Belief propagation is another family of inference algorithms intended for graphical models such as Bayes nets and Markov random fields (MRFs). The variables in the model "pass messages" to each other which summarize information about the joint distribution over other variables. There are two general forms of belief propagation:

  • When applied to tree-structured graphical models, BP performs exact posterior inference. There are two particular forms:
    • the sum-product algorithm, which computes the marginal distribution of each individual variable (and also over all pairs of neighboring variables).
    • the max-product algorithm, which computes the most likely joint assignment to all of the variables
  • It's also possible to apply the same message passing rules in a graph which isn't tree-structured. This doesn't give exact results, and in fact lacks even basic guarantees such as convergence to a fixed point, but often it works pretty well in practice. This is often called loopy belief propagation to distinguish it from the tree-structured versions, but confusingly, some research communities simply refer to this as "belief propagation."

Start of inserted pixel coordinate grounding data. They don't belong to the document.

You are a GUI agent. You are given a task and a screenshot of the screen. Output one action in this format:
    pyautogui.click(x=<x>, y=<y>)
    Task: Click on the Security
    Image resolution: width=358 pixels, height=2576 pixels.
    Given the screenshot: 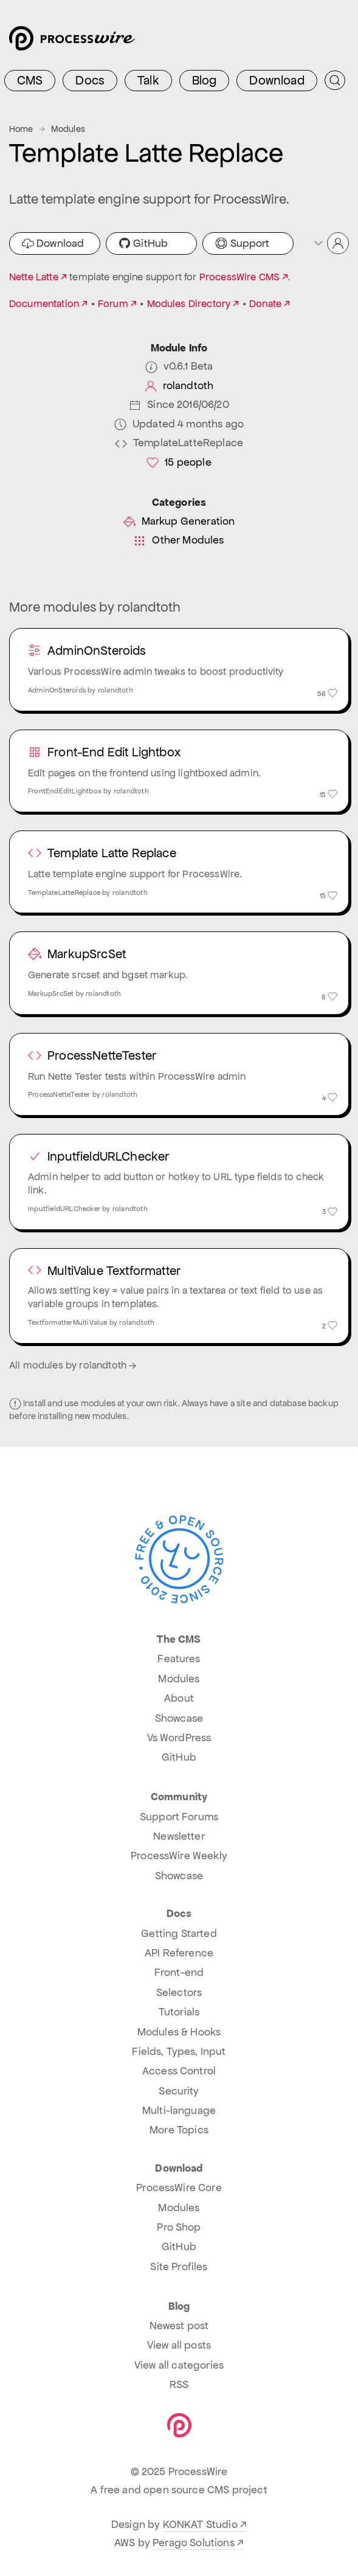 What is the action you would take?
    pyautogui.click(x=179, y=2091)
    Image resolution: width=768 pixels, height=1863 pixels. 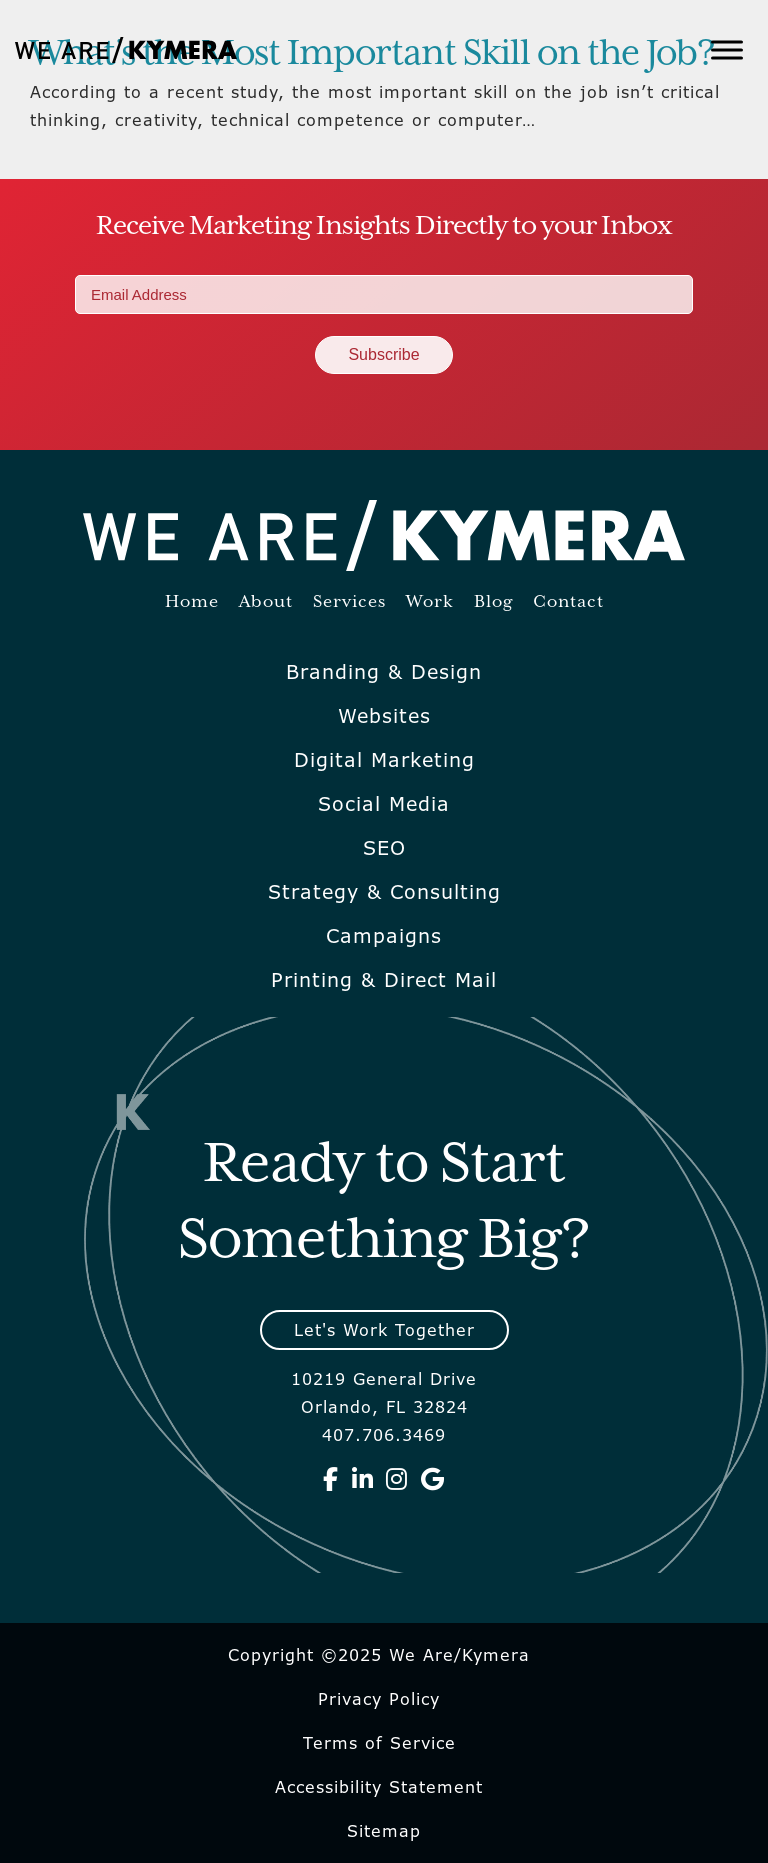 What do you see at coordinates (379, 1699) in the screenshot?
I see `Privacy Policy` at bounding box center [379, 1699].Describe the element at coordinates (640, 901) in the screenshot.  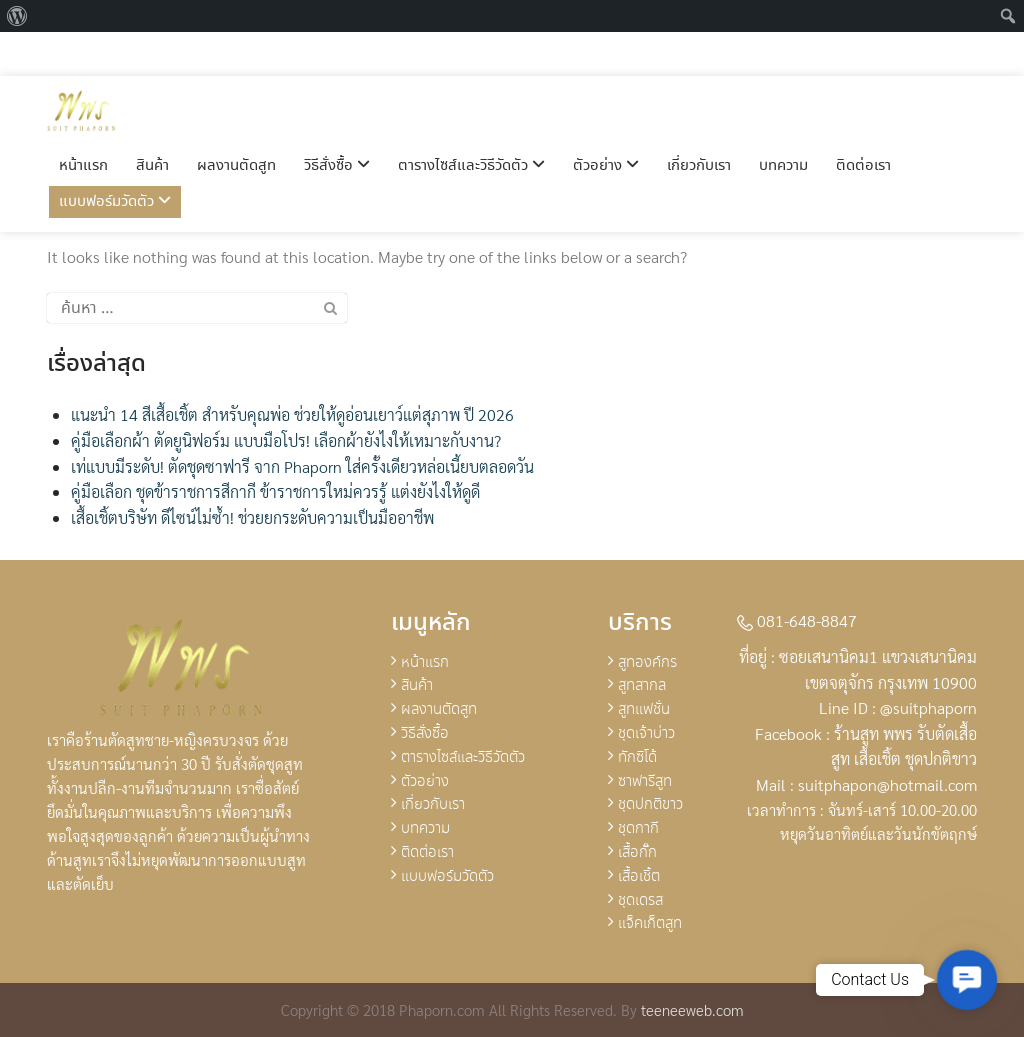
I see `ชุดเดรส` at that location. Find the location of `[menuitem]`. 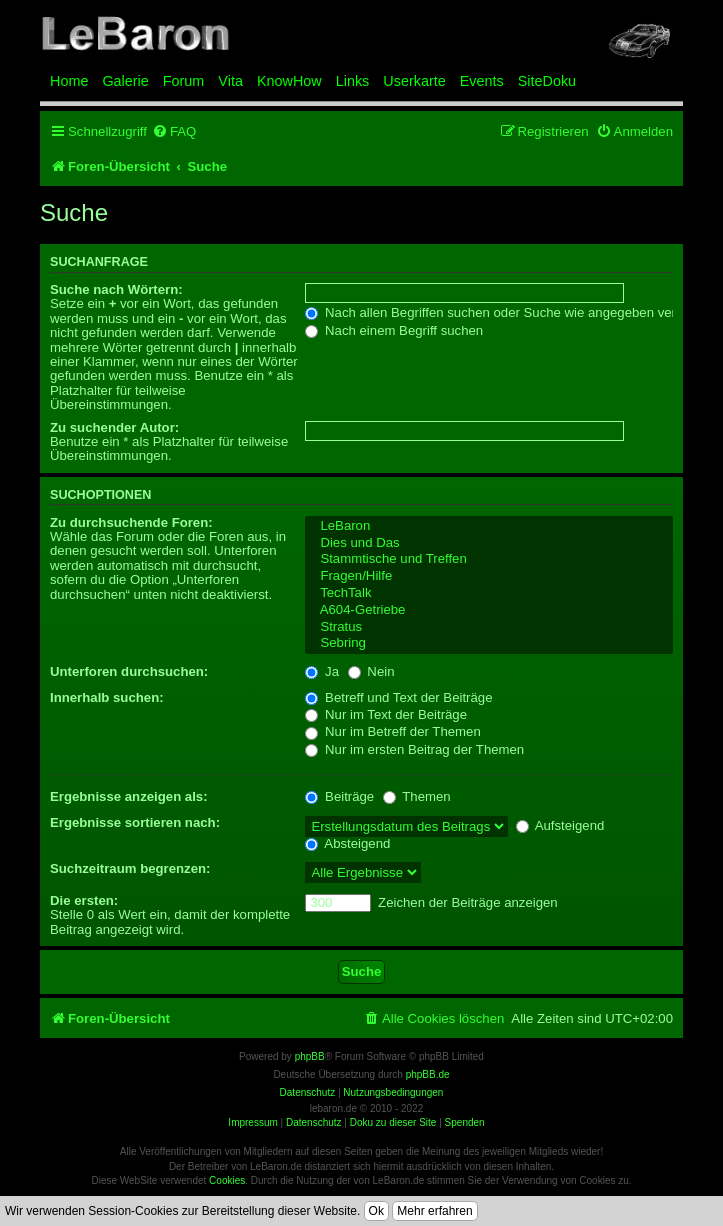

[menuitem] is located at coordinates (174, 131).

The junction tree algorithm gives a way of applying exact BP to non-tree-structured graphs by defining coarser-grained "super-variables" with respect to which the graph is tree-structured.

The most common special case of BP on trees is the forward-backward algorithm for HMMs. Kalman smoothing is also a special case of the forward-backward algorithm, and therefore of BP as well.

BP is widely used in computer vision and information theory, where the inference problems tend to have a regular structure. In Bayesian machine learning, BP isn't used very often on its own, but it can be a powerful component in the context of a variational or sampling-based algorithm.


Finally, here are some theoretical issues involved in Bayesian methods.

  • Defining a Bayesian model requires choosing priors for the parameters. If we don't have strong prior beliefs about the parameters, we may want to choose uninformative priors. One common choice is the Jeffreys prior.
  • How much data do you need to accurately estimate the parameters of your model? The asymptotics of maximum likelihood provide a lot of insight into this question, since for finite models, the posterior distribution has similar asymptotic behavior to the distribution of maximum likelihood estimates.